The East (15)
Directed by: Zal Batmanglij
Starring: Brit Marling, Alexander Skarsgård, Ellen Page
Running time: 116 min
An operative for an elite private intelligence firm finds her priorities changing dramatically after she is tasked with infiltrating an anarchist group known for executing covert attacks upon major corporations.
Sarah (Brit Marling), an ex-FBI agent who now works for the private sector, is given the task of infiltrating the hardcore and high profile anarchist group The East. It is a task that will test her limits of strength and devotion, not only to her duty but to those she loves and holds dear. But when the line of what is good and what is right become increasingly blurred, can Sarah make the right choice and ultimately save as many innocent lives as possible?
The East is a film that, whilst may seem very similar to other undercover films, has the added difference that it is tackling a subject that is seldom seen in mainstream cinema; that of the eco-terrorist.
The are several recognisable characters of sorts; we have the fresh-faced Sarah who wants to impress her superiors and takes an assignment that clearly proves more than she was willing to be exposed to. You also have the charismatic leader of The East, Benji (Alexander Skarsgård) who is clearly an intelligent individual.
The ‘cell’ itself is made up of misfits and society’s rejects who want nothing more than to seek their revenge on those who have harmed the environment or the innocent public by staging a series of pranks.
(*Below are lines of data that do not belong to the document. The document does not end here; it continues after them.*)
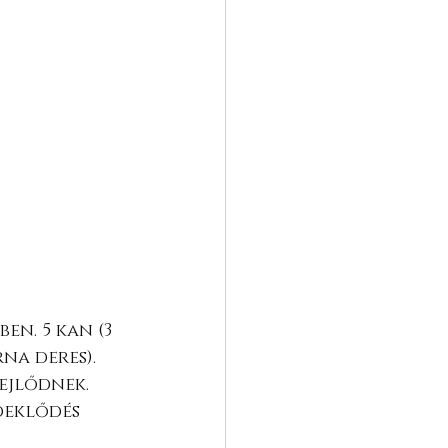
n. 5 kan (3 
na deres). 
ejlődnek. 
deklődés 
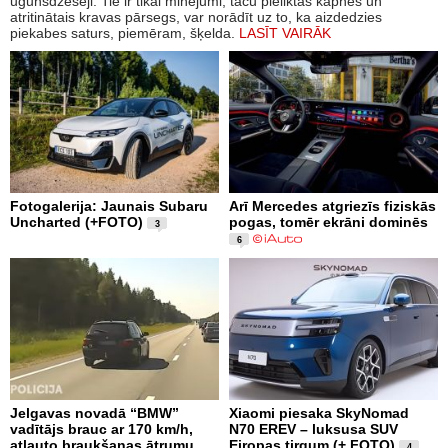
ugunsdzēsēji. Tie ir tikai minējumi, taču pieliktās kāpnes un
atritinātais kravas pārsegs, var norādīt uz to, ka aizdedzies
piekabes saturs, piemēram, šķelda.
LASĪT VAIRĀK
Fotogalerija: Jaunais Subaru
Arī Mercedes atgriezīs fiziskās
Uncharted (+FOTO)
pogas, tomēr ekrāni dominēs
3
6
Jelgavas novadā “BMW”
Xiaomi piesaka SkyNomad
vadītājs brauc ar 170 km/h,
N70 EREV – luksusa SUV
atļauto braukšanas ātrumu
Eiropas tirgum (+ FOTO)
4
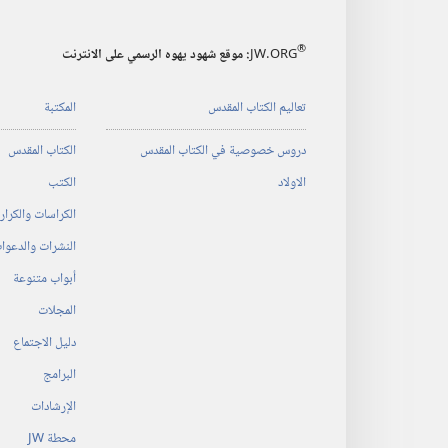
المسيحية
®
JW.ORG
:‏ موقع شهود يهوه الرسمي على الانترنت
تعاليم الكتاب المقدس
المكتبة
دروس خصوصية في الكتاب المقدس
الكتاب المقدس
الاولاد
الكتب
الكراسات والكرا
النشرات والدعوا
أبواب متنوعة
المجلات
دليل الاجتماع
البرامج
الإرشادات
محطة‏ ‏JW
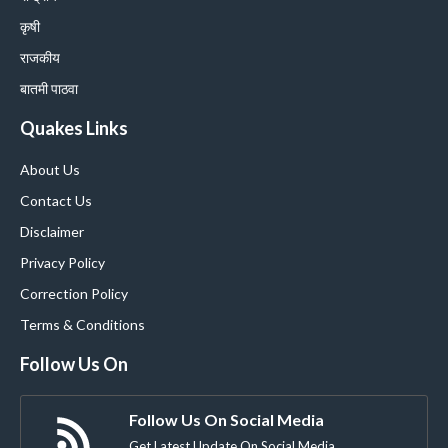
कृषी
राजकीय
बातमी पाठवा
Quakes Links
About Us
Contact Us
Disclaimer
Privacy Policy
Correction Policy
Terms & Conditions
Follow Us On
Follow Us On Social Media
Get Latest Update On Social Media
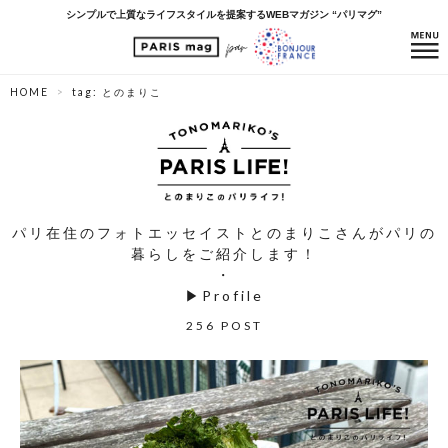
シンプルで上質なライフスタイルを提案するWEBマガジン “パリマグ”
HOME
tag: とのまりこ
パリ在住のフォトエッセイストとのまりこさんがパリの
暮らしをご紹介します！
・
▶
Profile
256 POST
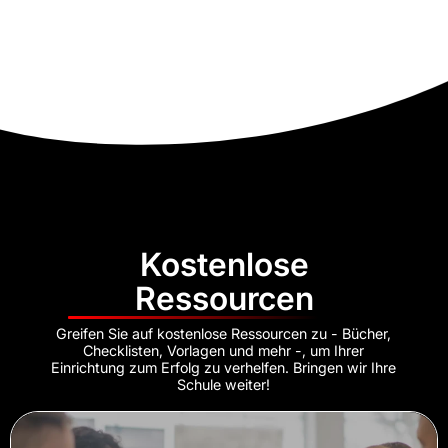
Kostenlose
Ressourcen
Greifen Sie auf kostenlose Ressourcen zu - Bücher,
Checklisten, Vorlagen und mehr -, um Ihrer
Einrichtung zum Erfolg zu verhelfen. Bringen wir Ihre
Schule weiter!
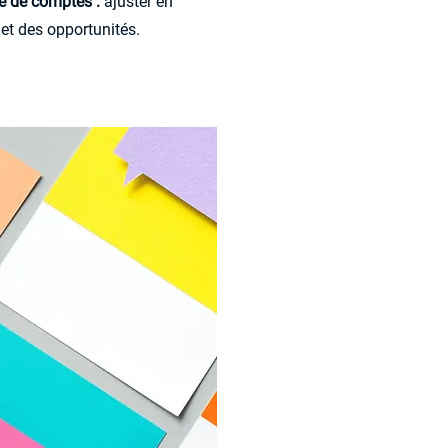
te de comptes :
ajuster en
et des opportunités.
Matched against The East is a private security firm whose profit driven goals are wishing to put an end to a game of cat and mouse, a game that has the potential for the direst of consequences.
The East, Directed by Zal Batmanglij, clearly wants the viewer to question their own personal beliefs as much as the main character does. Whilst it may seem a very edgy and topical theme, sadly it is the characterisations and plot holes that leave the audience feeling a little flat.
Throughout the film’s running time, there are several key plot points that are foretold much too early and other elements which would deserve more storytelling as they simply don’t add up. Despite the hard hitting visions on the screen, the audience may feel little sympathy for any of the characters due to their lack of depth and antics so to speak.
Few will argue that the Earth doesn’t suffer from pollution, but to seek revenge in some of the manners depicted in this film will not have audience members rushing to donate to Earth First, more likely an exit with puzzled expressions.
The East is neither an edge-of-the-seat thriller or an eco manual. Instead it is more of an average thriller with familiar characters set against a number of scenes and suggestions that, with a more fleshed out script, could and should have been better.